Battle Wounds, Bruises And Perseverance

I reach to pick up the pieces
Getting cut by the broken edges
I don’t know how I got here
It wasn’t supposed to be like this

You give it everything you have
And you fight until the battle’s won
But what if you’ve given all you can?
Yet the war has only just begun

I put up all these walls around me
Making barriers and building shields
I don’t want people to see my bruises
All my failures would be revealed

Love and success are all I’ve ever wanted
The reason behind all this change –
So I pick up the pieces and glue them together
With the hope of being whole again.

  • The Dalema. November 21, 2016

A Made Up Mind

I sat there
Staring at the screen
Reading every thing

Reading you walk away
Knowing
There was nothing I could do
Nothing I could say

But I tried
Begging you, calling you
Convincing you
There was no convincing

You made up your mind
You closed off your heart
And I was –
Vulnerable
Disposable
Left behind

The rejection of it all
No matter what you say,
I wasn’t enough
Enough to make you stay

‘It has nothing to do with you
Everything to do with me’
That’s what you said
That’s what you’d say

When I’d beg and plead
Trying to convince you
And maybe even
Trying to convince me

  • The Dalema. November 6, 2016

Blank Canvas 

I think you saw their true colors but painted over them. I think you thought maybe, if you mixed your colors with theirs, the painting would be a real work of art. We do that when we love someone.

Unfortunately, I wasted a lot of time repainting. I wasted a lot of time in denial; always blaming the poor lighting or the colors I was mixing with. Then I realized something, all those times I thought I was choosing the wrong colors, but I didn’t even like my own colors. You can’t paint a beautiful picture if you hate the colors you’re working with.

So I changed my colors. I spent a lot of time staring at a lonely, blank canvas. And I threw away a lot of paintings.

I know my colors now. I know the colors that mix well with mine; anything less just won’t do. I don’t want to look down the road years from now and want to throw away the life I’ve worked so hard with my partner to paint.

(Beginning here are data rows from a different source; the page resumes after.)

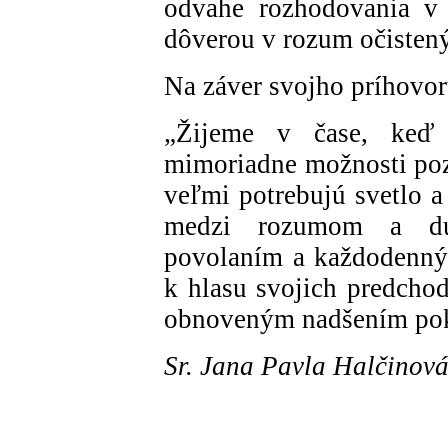
odvahe rozhodovania v 
dôverou v rozum očistený
Na záver svojho príhovor
„Žijeme v čase, keď 
mimoriadne možnosti poz
veľmi potrebujú svetlo a
medzi rozumom a duc
povolaním a každodenným
k hlasu svojich predcho
obnoveným nadšením pokr
Sr. Jana Pavla Halčinov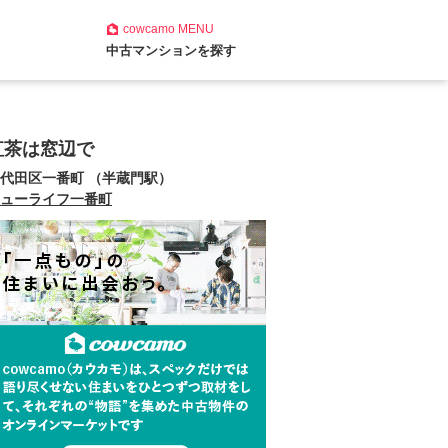
cowcamo
MENU
中古マンションを探す
紅茶は窓辺で
代田区一番町 （半蔵門駅）
ューライフ一番町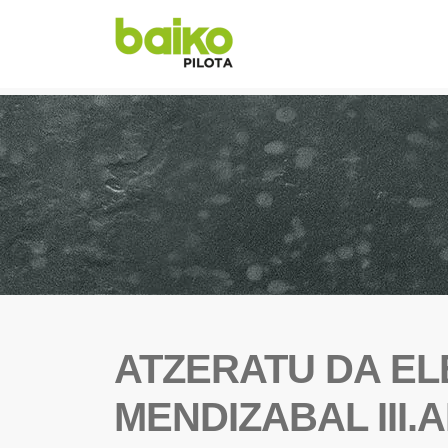
ATZERATU DA ELE
MENDIZABAL III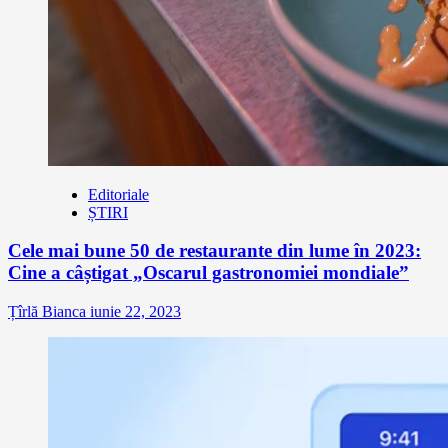
Editoriale
ȘTIRI
Cele mai bune 50 de restaurante din lume în 2023:
Cine a câștigat „Oscarul gastronomiei mondiale”
Țîrlă Bianca
iunie 22, 2023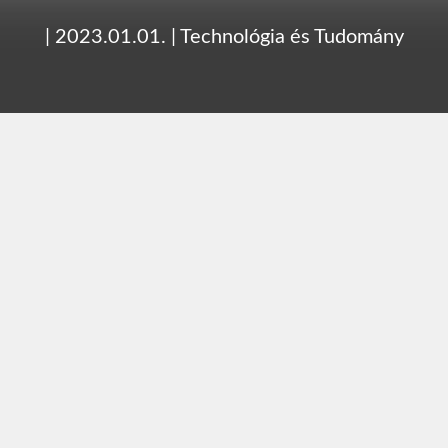
|
2023.01.01.
|
Technológia és Tudomány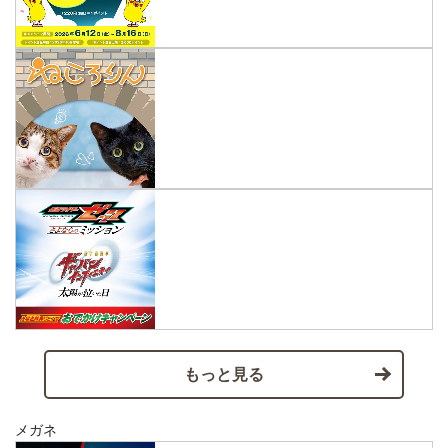
もっと見る
メガネ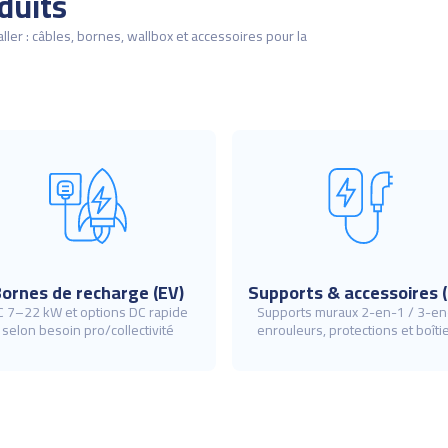
duits
ller : câbles, bornes, wallbox et accessoires pour la
ornes de recharge (EV)
Supports & accessoires (
C 7–22 kW et options DC rapide
Supports muraux 2-en-1 / 3-en
selon besoin pro/collectivité
enrouleurs, protections et boîtie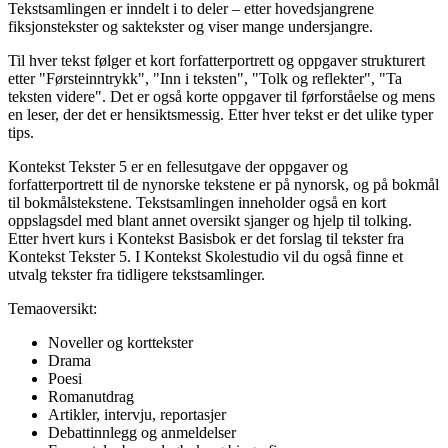
Tekstsamlingen er inndelt i to deler – etter hovedsjangrene
fiksjonstekster og saktekster og viser mange undersjangre.
Til hver tekst følger et kort forfatterportrett og oppgaver strukturert
etter "Førsteinntrykk", "Inn i teksten", "Tolk og reflekter", "Ta
teksten videre". Det er også korte oppgaver til førforståelse og mens
en leser, der det er hensiktsmessig. Etter hver tekst er det ulike typer
tips.
Kontekst Tekster 5 er en fellesutgave der oppgaver og
forfatterportrett til de nynorske tekstene er på nynorsk, og på bokmål
til bokmålstekstene. Tekstsamlingen inneholder også en kort
oppslagsdel med blant annet oversikt sjanger og hjelp til tolking.
Etter hvert kurs i Kontekst Basisbok er det forslag til tekster fra
Kontekst Tekster 5. I Kontekst Skolestudio vil du også finne et
utvalg tekster fra tidligere tekstsamlinger.
Temaoversikt:
Noveller og korttekster
Drama
Poesi
Romanutdrag
Artikler, intervju, reportasjer
Debattinnlegg og anmeldelser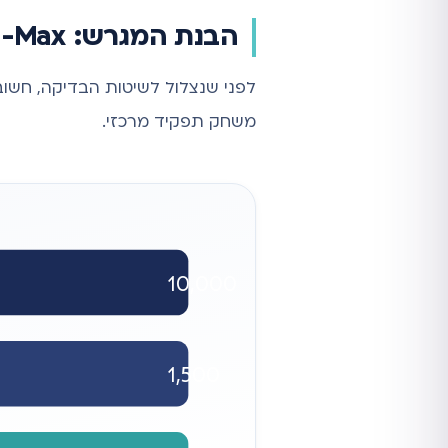
הבנת המגרש: P-Max מול GDN
לפני שנצלול לשיטות הבדיקה, חשוב 
משחק תפקיד מרכזי.
10,000
1,500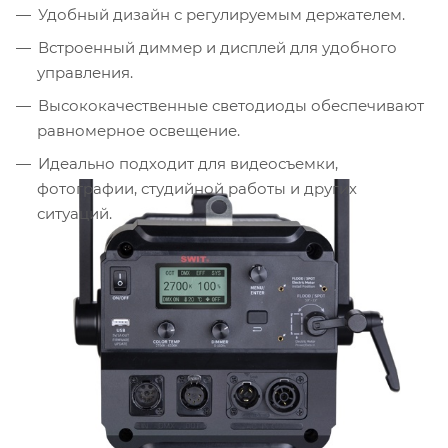
Удобный дизайн с регулируемым держателем.
Встроенный диммер и дисплей для удобного
управления.
Высококачественные светодиоды обеспечивают
равномерное освещение.
Идеально подходит для видеосъемки,
фотографии, студийной работы и других
ситуаций.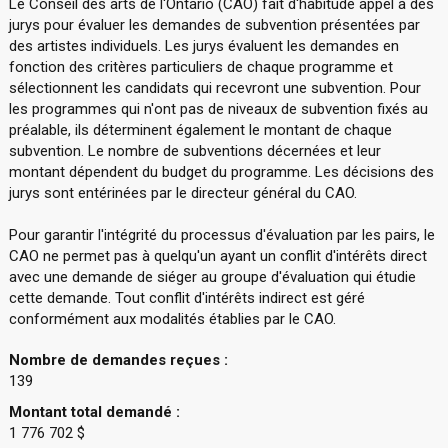
Le Conseil des arts de l'Ontario (CAO) fait d'habitude appel à des
jurys pour évaluer les demandes de subvention présentées par
des artistes individuels. Les jurys évaluent les demandes en
fonction des critères particuliers de chaque programme et
sélectionnent les candidats qui recevront une subvention. Pour
les programmes qui n'ont pas de niveaux de subvention fixés au
préalable, ils déterminent également le montant de chaque
subvention. Le nombre de subventions décernées et leur
montant dépendent du budget du programme. Les décisions des
jurys sont entérinées par le directeur général du CAO.
Pour garantir l'intégrité du processus d'évaluation par les pairs, le
CAO ne permet pas à quelqu'un ayant un conflit d'intérêts direct
avec une demande de siéger au groupe d'évaluation qui étudie
cette demande. Tout conflit d'intérêts indirect est géré
conformément aux modalités établies par le CAO.
Nombre de demandes reçues :
139
Montant total demandé :
1 776 702 $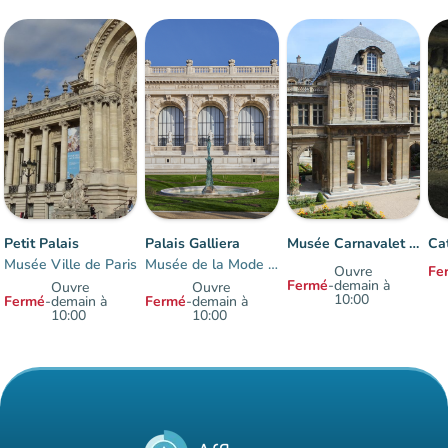
Petit Palais
Palais Galliera
Musée Carnavalet - Histoire de Paris
Musée Ville de Paris
Musée de la Mode de Paris
Ouvre
Fe
Fermé
-
demain à
Ouvre
Ouvre
10:00
Fermé
-
demain à
Fermé
-
demain à
10:00
10:00
Éléments 1 à 7 sur 7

Don’t be the only one painting. Love your colors. Make sure they love their own colors, too. If they don’t, if you don’t, the painting will never be more than a recycled canvas – an artless piece of trash – no matter how talented the painter is.

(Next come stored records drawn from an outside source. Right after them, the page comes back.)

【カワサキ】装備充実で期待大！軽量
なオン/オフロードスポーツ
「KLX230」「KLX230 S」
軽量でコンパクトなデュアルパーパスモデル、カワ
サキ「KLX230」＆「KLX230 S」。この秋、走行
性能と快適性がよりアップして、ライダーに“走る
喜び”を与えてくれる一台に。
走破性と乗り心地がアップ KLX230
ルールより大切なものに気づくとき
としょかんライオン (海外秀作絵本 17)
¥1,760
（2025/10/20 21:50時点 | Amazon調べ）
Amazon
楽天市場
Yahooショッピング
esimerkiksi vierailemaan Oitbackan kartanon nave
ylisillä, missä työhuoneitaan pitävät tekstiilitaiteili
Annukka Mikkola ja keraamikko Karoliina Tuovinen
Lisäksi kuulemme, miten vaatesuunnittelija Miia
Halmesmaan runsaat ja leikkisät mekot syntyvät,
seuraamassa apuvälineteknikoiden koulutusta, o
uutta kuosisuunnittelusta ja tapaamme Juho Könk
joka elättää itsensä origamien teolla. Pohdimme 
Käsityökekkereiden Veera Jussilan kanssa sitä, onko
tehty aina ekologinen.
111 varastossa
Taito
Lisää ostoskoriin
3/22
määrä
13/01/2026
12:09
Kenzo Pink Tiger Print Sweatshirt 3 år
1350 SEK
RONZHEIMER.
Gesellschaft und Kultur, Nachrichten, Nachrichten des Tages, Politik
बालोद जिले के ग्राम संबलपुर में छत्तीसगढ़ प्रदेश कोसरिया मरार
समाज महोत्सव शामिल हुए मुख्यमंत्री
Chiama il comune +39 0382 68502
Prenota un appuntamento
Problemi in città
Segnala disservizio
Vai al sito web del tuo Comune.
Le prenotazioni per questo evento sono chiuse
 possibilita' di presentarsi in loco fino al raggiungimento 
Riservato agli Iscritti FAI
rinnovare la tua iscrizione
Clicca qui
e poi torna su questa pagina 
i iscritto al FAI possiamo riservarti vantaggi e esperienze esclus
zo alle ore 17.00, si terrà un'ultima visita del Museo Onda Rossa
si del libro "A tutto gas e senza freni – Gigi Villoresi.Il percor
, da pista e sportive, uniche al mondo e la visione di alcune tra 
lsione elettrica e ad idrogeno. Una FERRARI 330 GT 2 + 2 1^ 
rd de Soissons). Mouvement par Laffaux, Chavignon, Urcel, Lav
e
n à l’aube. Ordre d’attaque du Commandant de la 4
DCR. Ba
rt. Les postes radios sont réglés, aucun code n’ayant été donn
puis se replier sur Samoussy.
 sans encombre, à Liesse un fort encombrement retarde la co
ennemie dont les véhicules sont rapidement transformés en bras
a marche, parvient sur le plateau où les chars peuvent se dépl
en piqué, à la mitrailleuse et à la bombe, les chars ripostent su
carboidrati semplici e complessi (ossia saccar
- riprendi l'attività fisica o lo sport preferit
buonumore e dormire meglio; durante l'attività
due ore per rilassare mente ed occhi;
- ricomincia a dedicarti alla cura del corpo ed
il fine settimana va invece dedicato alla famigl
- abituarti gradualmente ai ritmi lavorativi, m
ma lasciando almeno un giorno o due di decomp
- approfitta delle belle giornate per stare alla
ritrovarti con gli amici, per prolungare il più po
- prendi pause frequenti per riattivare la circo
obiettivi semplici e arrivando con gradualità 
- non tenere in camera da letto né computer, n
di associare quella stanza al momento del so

  • The Dalema. August, 2016

Prelude 

The following is the prelude to my novel. I began writing this when I was 19 years old. Please feel free to comment and like. With enough feedback, I’ll continue sharing excerpts.

(June, 2006)

I have a history of bad relationships. I’m nineteen. Nineteen days, twenty-three hours and forty minutes, nineteen. I grew up watching Disney® movies, dieting, trying to fit in and – most of all – looking for true love. Why? I wish I knew.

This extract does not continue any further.